Let $\mathbf{X} \sim \mathcal{N}_n( \mathbf{m}, \mathbf{C})$ be an $n$-dimensional gaussian vector, where $\mathbf{C} \in \mathbb{R}^{n \times n}$ is not diagonal, but it is positive-definitive, $\mathbf{C} \succ 0$, and $\mathbf{m} \neq \mathbf{0}$. Let $$ Y = \| \mathbf{X} \|^2 $$ where $\| \cdot \|$ denotes the $L_2$-norm (Euclidean norm), should follow a generalized chi-squared distribution. Unfortunately, the Wikipedia page contains little information.

My question is: What is the PDF (probability density function) of $Y$ ?


1 Answer 1


Your question is really a special case of https://math.stackexchange.com/questions/442472/sum-of-squares-of-dependent-gaussian-random-variables/442916#442916 (with $A=I$).

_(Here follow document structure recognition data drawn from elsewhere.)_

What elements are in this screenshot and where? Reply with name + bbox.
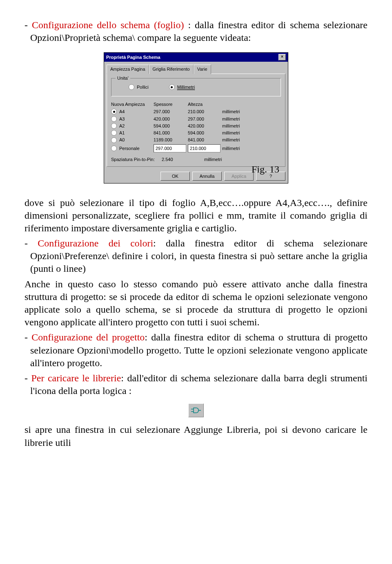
radio-dot-icon	[129, 84, 134, 90]
radio-dot-icon[interactable]	[111, 123, 117, 129]
size-unit: millimetri	[222, 145, 251, 151]
units-group-label: Unita'	[116, 75, 130, 81]
section-title: Configurazione dei colori	[38, 238, 153, 248]
size-name: A0	[119, 137, 125, 143]
radio-dot-icon[interactable]	[111, 145, 117, 151]
radio-dot-icon[interactable]	[111, 130, 117, 136]
size-h: 420.000	[188, 123, 220, 129]
size-row-a2: A2 594.000 420.000 millimetri	[111, 123, 281, 129]
section-title: Configurazione del progetto	[31, 332, 145, 342]
tab-varie[interactable]: Varie	[194, 65, 211, 74]
height-input[interactable]: 210.000	[188, 144, 220, 152]
size-row-a0: A0 1189.000 841.000 millimetri	[111, 137, 281, 143]
dash: -	[24, 332, 31, 342]
spacing-label: Spaziatura Pin-to-Pin:	[111, 157, 160, 162]
size-w: 594.000	[154, 123, 186, 129]
dash: -	[24, 20, 32, 30]
logic-gate-toolbar-icon[interactable]	[188, 403, 204, 417]
column-headers: Nuova Ampiezza Spessore Altezza	[111, 101, 281, 107]
col-altezza: Altezza	[188, 101, 220, 107]
size-name: A2	[119, 123, 125, 129]
dash: -	[24, 373, 31, 383]
ok-button[interactable]: OK	[160, 172, 190, 181]
size-unit: millimetri	[222, 130, 251, 136]
radio-label: Pollici	[137, 84, 149, 90]
spacing-unit: millimetri	[204, 157, 233, 162]
size-name: Personale	[119, 145, 140, 151]
logic-gate-icon	[191, 407, 201, 414]
col-nuova: Nuova Ampiezza	[111, 101, 152, 107]
size-row-a4: A4 297.000 210.000 millimetri	[111, 109, 281, 114]
tab-griglia[interactable]: Griglia Riferimento	[149, 65, 194, 74]
size-w: 1189.000	[154, 137, 186, 143]
radio-pollici[interactable]: Pollici	[129, 84, 149, 90]
intro-title: Configurazione dello schema (foglio)	[32, 20, 184, 30]
tab-strip: Ampiezza Pagina Griglia Riferimento Vari…	[104, 62, 288, 73]
radio-millimetri[interactable]: Millimetri	[169, 84, 195, 90]
body-paragraph-2: Anche in questo caso lo stesso comando p…	[24, 278, 368, 329]
dash: -	[24, 238, 38, 248]
spacing-value: 2.540	[162, 157, 203, 162]
size-name: A4	[119, 109, 125, 114]
intro-paragraph: - Configurazione dello schema (foglio) :…	[24, 19, 368, 44]
size-name: A1	[119, 130, 125, 136]
size-h: 594.000	[188, 130, 220, 136]
radio-label: Millimetri	[177, 84, 195, 90]
tab-panel: Unita' Pollici Millimetri Nuova Ampiezza…	[107, 74, 285, 167]
size-unit: millimetri	[222, 116, 251, 122]
pin-spacing-row: Spaziatura Pin-to-Pin: 2.540 millimetri	[111, 157, 281, 162]
radio-dot-icon	[169, 84, 175, 90]
dialog-title: Proprietà Pagina Schema	[106, 54, 160, 60]
size-h: 297.000	[188, 116, 220, 122]
section-colori: - Configurazione dei colori: dalla fines…	[24, 237, 368, 275]
section-librerie: - Per caricare le librerie: dall'editor …	[24, 372, 368, 397]
dialog-titlebar: Proprietà Pagina Schema ×	[104, 53, 288, 62]
col-spessore: Spessore	[154, 101, 186, 107]
col-unit	[222, 101, 251, 107]
units-group: Unita' Pollici Millimetri	[111, 78, 281, 96]
size-w: 841.000	[154, 130, 186, 136]
size-row-a3: A3 420.000 297.000 millimetri	[111, 116, 281, 122]
body-paragraph-1: dove si può selezionare il tipo di fogli…	[24, 197, 368, 235]
radio-dot-icon[interactable]	[111, 137, 117, 143]
width-input[interactable]: 297.000	[154, 144, 186, 152]
size-unit: millimetri	[222, 123, 251, 129]
tab-ampiezza[interactable]: Ampiezza Pagina	[107, 65, 149, 74]
radio-dot-icon[interactable]	[111, 109, 117, 114]
size-h: 210.000	[188, 109, 220, 114]
size-unit: millimetri	[222, 109, 251, 114]
size-h: 841.000	[188, 137, 220, 143]
radio-dot-icon[interactable]	[111, 116, 117, 122]
section-progetto: - Configurazione del progetto: dalla fin…	[24, 331, 368, 369]
size-row-personale: Personale 297.000 210.000 millimetri	[111, 144, 281, 152]
close-icon[interactable]: ×	[278, 54, 286, 60]
apply-button[interactable]: Applica	[224, 172, 254, 181]
size-name: A3	[119, 116, 125, 122]
size-w: 297.000	[154, 109, 186, 114]
footer-paragraph: si apre una finestra in cui selezionare …	[24, 423, 368, 449]
size-row-a1: A1 841.000 594.000 millimetri	[111, 130, 281, 136]
cancel-button[interactable]: Annulla	[192, 172, 222, 181]
size-w: 420.000	[154, 116, 186, 122]
section-title: Per caricare le librerie	[31, 373, 121, 383]
size-unit: millimetri	[222, 137, 251, 143]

But nevertheless: $X$ is multivariate normal ($n$ components) with expectation $m$ and positive definite covariance matrix $C$. We are interested in the distribution of $\| X\|^2 = X^T X$.

Define $W = C^{-1/2}(X-m)$. Then $W$ is multivariate normal with expectation zero and covariance matrix $I$, the identity matrix. $X= C^{1/2}W +m$, so after some algebra $$ X^T X= (W+C^{-1/2}m)^T C (W+C^{-1/2}m) $$ Use the spectral theorem to write $C=P^T\Lambda P$ where $P$ is an orthogonal matrix (such that $P^T P = P P^T = I$) and $\Lambda$ is a diagonal matrix with positive diagonal elements $\lambda_1, \dotsc, \lambda_n$. Write $U=PW$, $U$ is also multivariate normal with mean zero and identity covariance matrix. Now, with some algebra we find that $$ X^TX= (U+b)^T \Lambda (U+b) = \sum_{j=1}^n \lambda_j (U_j+b_j)^2 $$ where $b_j= \Lambda^{-1/2} P m$, so that $X^TX$ is a linear combination of independent noncentral chisquare variables, each with one degree of freedom and noncentrality $b_j^2$. Except for special cases, it would be hard to find a closed exact expression for its density function (for instance, if all $\lambda_j$ are equal, it will be a constant times a noncentral chisquare). For some ideas which could be used, in particular saddlepoint approximation, see the posts Generic sum of Gamma random variables, How does saddlepoint approximation work? and for the needed moment generating functions, What is the moment generating function of the generalized (multivariate) chi-square distribution?

There is a book-length treatment by Mathai and Provost https://books.google.no/books/about/Quadratic_Forms_in_Random_Variables.html?id=tFOqQgAACAAJ&redir_esc=y about quadratic forma in random variables. It gives a lot of different approximations, typically series expansions. There are also some exact (very complicated) results, but only for some special cases. I would go for the saddlepoint approximation! (I will try to come back and post some examples here, but not tonight ...)

There is also an R package https://CRAN.R-project.org/package=CompQuadForm with some approximations.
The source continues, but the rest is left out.